Advanta, Scottish Bank in U.K. Card Venture

Making its first international foray, Advanta Corp. has entered into a joint credit-card-issuing venture with Royal Bank of Scotland.

Their new company, RBS Advanta in Edinburgh, will start issuing MasterCard and Visa cards in the United Kingdom around yearend, Advanta announced this week.

Following other U.S. credit card specialists abroad, Advanta should do well, analysts said. MBNA Corp. and Household International are already active in the United Kingdom, and Citibank's card unit has made international growth a priority.

Advanta's move suggests another credit card niche company - First USA Inc. - will follow into the less cluttered, less mature European markets.

"It seems like a very innovative marriage for the skills Advanta brings with information-based marketing and the knowledge Royal Bank has with the U.K. marketplace," said K. Shelly Porges of Porges/Hudson Marketing Inc. in San Francisco.

"We are firmly committed to taking things we've learned here in the United States and moving them on to selected other markets" where consumer credit bureau data are reliable, said Alex W. "Pete" Hart, Advanta's executive vice chairman and former president of MasterCard International.
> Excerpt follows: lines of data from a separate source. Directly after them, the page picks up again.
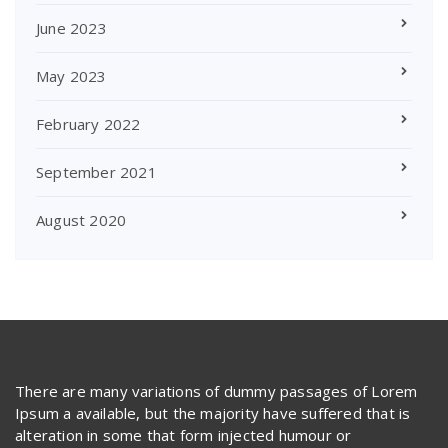
June 2023
May 2023
February 2022
September 2021
August 2020
There are many variations of dummy passages of Lorem
Ipsum a available, but the majority have suffered that is
alteration in some that form injected humour or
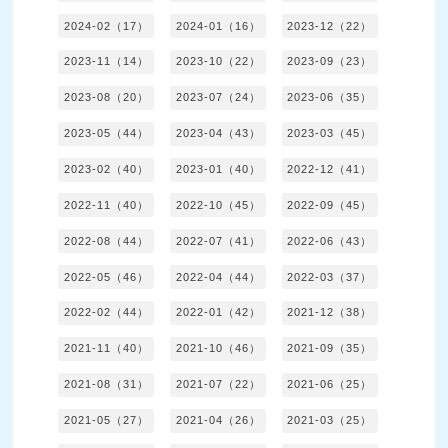
2024-02（17）
2024-01（16）
2023-12（22）
2023-11（14）
2023-10（22）
2023-09（23）
2023-08（20）
2023-07（24）
2023-06（35）
2023-05（44）
2023-04（43）
2023-03（45）
2023-02（40）
2023-01（40）
2022-12（41）
2022-11（40）
2022-10（45）
2022-09（45）
2022-08（44）
2022-07（41）
2022-06（43）
2022-05（46）
2022-04（44）
2022-03（37）
2022-02（44）
2022-01（42）
2021-12（38）
2021-11（40）
2021-10（46）
2021-09（35）
2021-08（31）
2021-07（22）
2021-06（25）
2021-05（27）
2021-04（26）
2021-03（25）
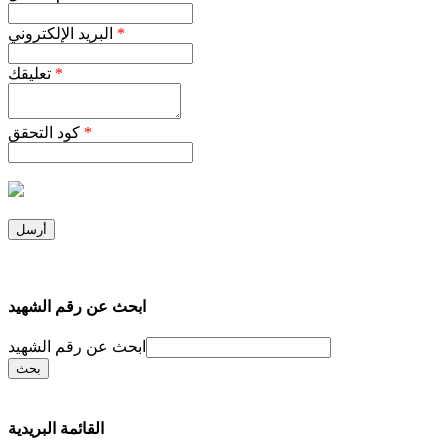
*
البريد الإلكتروني
*
تعليقك
*
كود التحقق
ابحث عن رقم الشهيد
ابحث عن رقم الشهيد
القائمة البريدية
Advanta, based in Horsham, Pa., reported having more than four million customers and $9.8 billion in managed assets at March 31. Advanta is the 14th-largest card issuer in the United States, with $7 billion in credit card receivables, and is also active in home equity lending.

The company, which issues cards through Colonial National Bank (USA) in Delaware, has named John F. Mullady, a 25-year credit card veteran and former chief operating officer of First Omni Bank, general manager of the U.K. venture.
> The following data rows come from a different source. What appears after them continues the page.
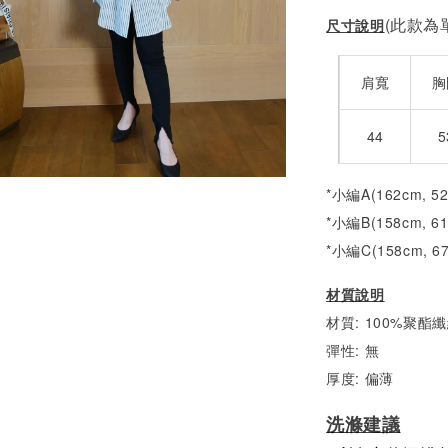
(此款為單
尺寸說明
肩寬
胸
44
5
*小編A(162cm, 5
*小編B(158cm, 6
*小編C(158cm, 6
材質說明
材質: 100%聚酯
彈性: 無
厚度: 偏薄
洗滌建議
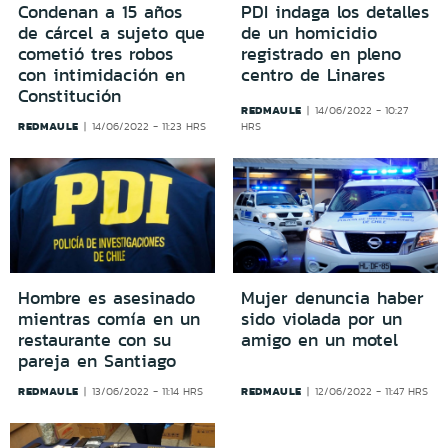
Condenan a 15 años
PDI indaga los detalles
de cárcel a sujeto que
de un homicidio
cometió tres robos
registrado en pleno
con intimidación en
centro de Linares
Constitución
REDMAULE
14/06/2022 - 10:27
REDMAULE
14/06/2022 - 11:23 HRS
HRS
Hombre es asesinado
Mujer denuncia haber
mientras comía en un
sido violada por un
restaurante con su
amigo en un motel
pareja en Santiago
REDMAULE
REDMAULE
13/06/2022 - 11:14 HRS
12/06/2022 - 11:47 HRS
With assets of $78 billion, Royal of Scotland is the U.K.'s fifth- largest commercial bank and a major card issuer. It will own 51% of RBS Advanta, while Advanta Corp. will have 49%.

"I believe this new operation will have the capacity to transform the credit card market in the U.K., combining our knowledge and experience as a leading credit card issuer with Advanta's unique expertise in direct marketing, targeting, and risk management," said Norman McLuskie, managing director of Royal Bank's operations division.

"I am confident this combination will enable us to expand significantly the credit card market in the U.K.," said Mr. McLuskie, who will be RBS Advanta's chairman. Mr. Hart will serve as a director.

The U.K. card market has fewer issuers than the U.S., with Barclays Bank of London controlling a 40% share, said Thomas P. Facciola, an analyst with Salomon Brothers Inc. In terms of balances, he said, the United Kingdom's $45 billion is a distant second to the United States' $250 billion.

"The U.K. market looks a lot like the U.S. did in the 1980s," Mr. Facciola said. Big banks dominate, but an Advanta can gain share by competing on price.

Typically, Barclays, National Westminster, Midland Bank, and others offer credit cards at 19% and up, and the marketing is bland, Mr. Hart said. "Our intention would be to do as we have done here, with risk-based pricing woven into the offerings, and to just take an extremely sophisticated approach to customer identification and solicitation and risk management."

In assessing opportunities overseas for Advanta, Auriemma Consulting Group Inc. found the United Kingdom an ideal first stop because English is spoken and consumers have embraced credit cards much like Americans, said Michael Auriemma, president of the Westbury, N.Y., firm.

MBNA Corp.'s year-old British operation accounted for 6% of the Delaware-based affinity card marketer's net increase in receivables in 1994, said Susan L. Roth, an analyst with Bear, Stearns & Co.

MBNA has signed contracts with 150 U.S. affinity groups, and March 31 outstandings were $500 million, Ms. Roth noted. "We expect a growing contribution from the company's overseas operations," she said in an April report, and a likely expansion into France or Germany within a year.

"There are challenges in moving overseas; you don't want to take away your management strengths," Mr. Auriemma said.